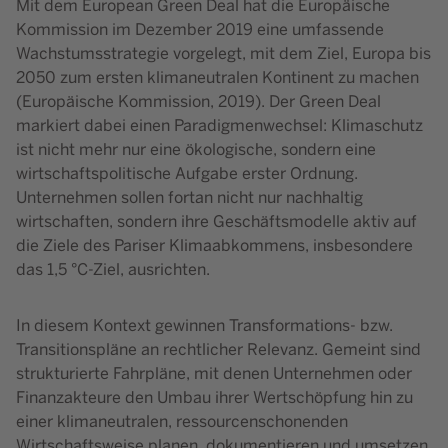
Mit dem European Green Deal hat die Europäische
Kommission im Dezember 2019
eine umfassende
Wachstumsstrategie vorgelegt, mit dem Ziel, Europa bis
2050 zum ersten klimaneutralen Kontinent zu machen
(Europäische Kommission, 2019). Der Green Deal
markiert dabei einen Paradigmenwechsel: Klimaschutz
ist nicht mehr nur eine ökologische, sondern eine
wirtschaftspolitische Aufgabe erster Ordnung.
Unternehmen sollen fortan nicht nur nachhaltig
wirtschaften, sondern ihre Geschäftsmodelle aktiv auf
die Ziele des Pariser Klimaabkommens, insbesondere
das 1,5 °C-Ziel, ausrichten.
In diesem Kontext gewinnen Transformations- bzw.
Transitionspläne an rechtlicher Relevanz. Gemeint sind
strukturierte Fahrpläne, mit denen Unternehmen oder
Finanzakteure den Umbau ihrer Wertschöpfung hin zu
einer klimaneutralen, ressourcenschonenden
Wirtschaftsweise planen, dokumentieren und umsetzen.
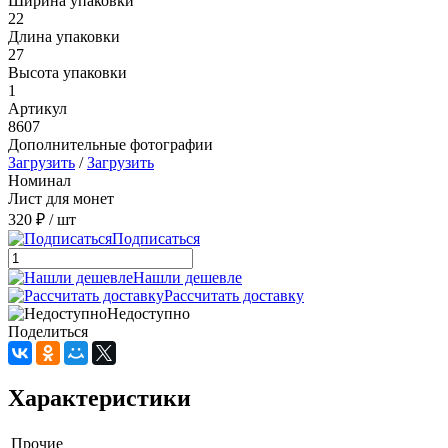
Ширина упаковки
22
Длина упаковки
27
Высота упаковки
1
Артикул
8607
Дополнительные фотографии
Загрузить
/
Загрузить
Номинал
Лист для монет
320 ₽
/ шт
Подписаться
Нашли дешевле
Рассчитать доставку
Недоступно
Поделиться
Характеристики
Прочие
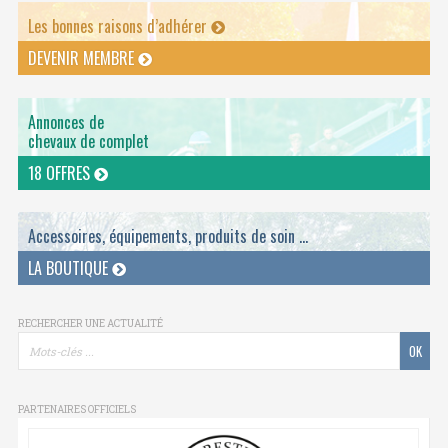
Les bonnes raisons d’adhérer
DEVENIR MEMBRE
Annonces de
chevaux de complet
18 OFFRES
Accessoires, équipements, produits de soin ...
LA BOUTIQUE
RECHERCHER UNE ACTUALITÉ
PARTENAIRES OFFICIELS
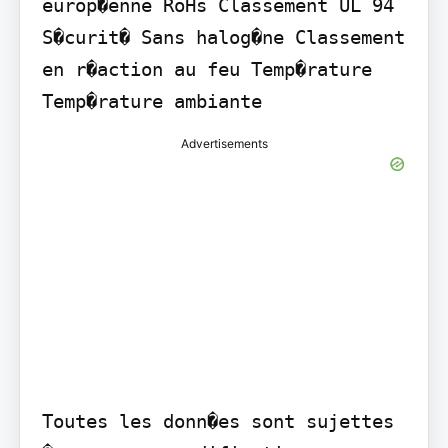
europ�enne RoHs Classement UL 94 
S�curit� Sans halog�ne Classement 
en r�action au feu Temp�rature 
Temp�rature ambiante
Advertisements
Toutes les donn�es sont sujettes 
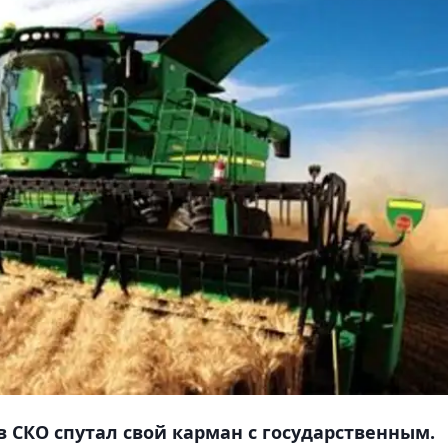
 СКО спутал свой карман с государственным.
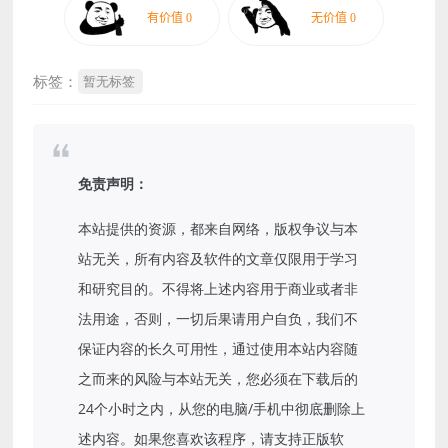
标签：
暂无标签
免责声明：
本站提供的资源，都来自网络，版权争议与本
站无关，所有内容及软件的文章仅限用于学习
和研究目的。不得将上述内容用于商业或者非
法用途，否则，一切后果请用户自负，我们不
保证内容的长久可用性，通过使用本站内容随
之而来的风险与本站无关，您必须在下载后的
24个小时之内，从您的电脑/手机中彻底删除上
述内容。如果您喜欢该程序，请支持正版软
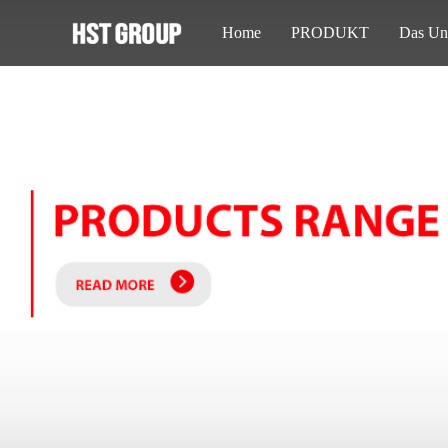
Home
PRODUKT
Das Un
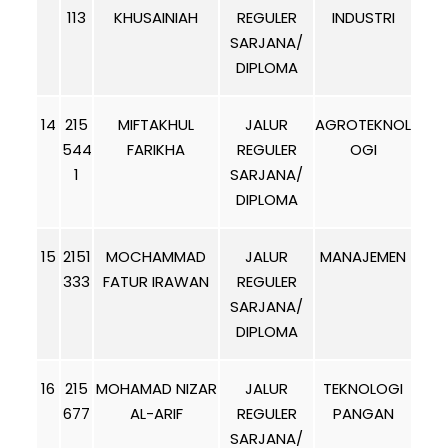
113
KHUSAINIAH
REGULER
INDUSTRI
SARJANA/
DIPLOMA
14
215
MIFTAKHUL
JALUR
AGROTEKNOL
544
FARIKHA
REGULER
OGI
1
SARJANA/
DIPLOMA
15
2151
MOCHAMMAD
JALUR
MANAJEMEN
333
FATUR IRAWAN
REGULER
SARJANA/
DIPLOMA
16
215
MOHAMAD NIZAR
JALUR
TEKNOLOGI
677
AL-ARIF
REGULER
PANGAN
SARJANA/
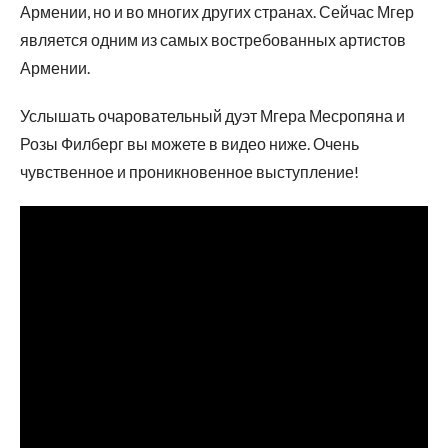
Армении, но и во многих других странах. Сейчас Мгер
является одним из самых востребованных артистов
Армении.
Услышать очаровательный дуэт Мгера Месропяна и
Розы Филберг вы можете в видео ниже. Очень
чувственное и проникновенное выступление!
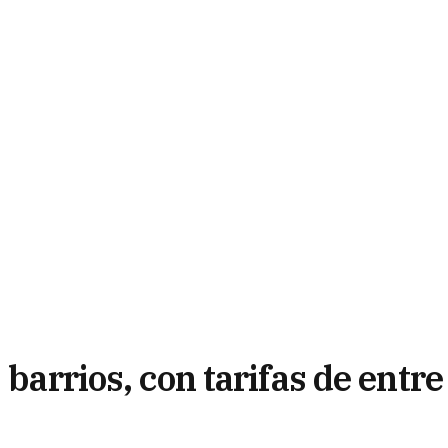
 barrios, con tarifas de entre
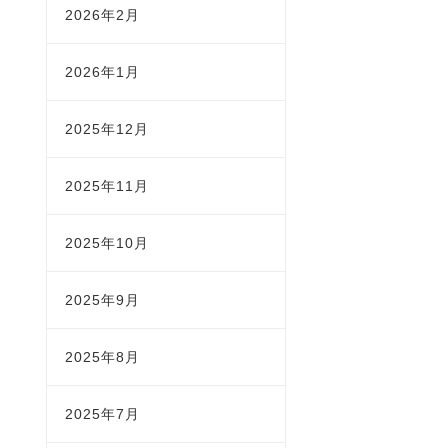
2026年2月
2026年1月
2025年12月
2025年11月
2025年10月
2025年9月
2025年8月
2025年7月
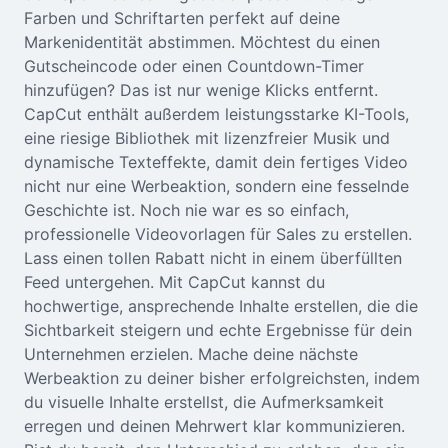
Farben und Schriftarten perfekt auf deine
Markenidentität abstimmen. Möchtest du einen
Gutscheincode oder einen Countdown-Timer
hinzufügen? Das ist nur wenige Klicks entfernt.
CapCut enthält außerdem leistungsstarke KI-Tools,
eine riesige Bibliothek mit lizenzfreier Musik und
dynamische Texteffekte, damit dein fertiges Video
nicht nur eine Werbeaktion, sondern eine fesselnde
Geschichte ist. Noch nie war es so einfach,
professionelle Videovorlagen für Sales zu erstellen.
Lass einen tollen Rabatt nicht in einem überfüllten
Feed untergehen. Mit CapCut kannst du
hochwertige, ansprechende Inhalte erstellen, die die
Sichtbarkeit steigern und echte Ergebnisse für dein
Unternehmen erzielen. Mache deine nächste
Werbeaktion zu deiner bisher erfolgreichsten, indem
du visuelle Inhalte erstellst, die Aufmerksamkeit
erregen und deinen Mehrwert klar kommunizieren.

***

Work task :: Starting from the first line of the entries above, print each line exactly until the line containing "(Europäische Kommission, 2019)." has been printed, and skip the pictures.

The completed task ::
Mit dem European Green Deal hat die Europäische
Kommission im Dezember 2019
eine umfassende
Wachstumsstrategie vorgelegt, mit dem Ziel, Europa bis
2050 zum ersten klimaneutralen Kontinent zu machen
(Europäische Kommission, 2019). Der Green Deal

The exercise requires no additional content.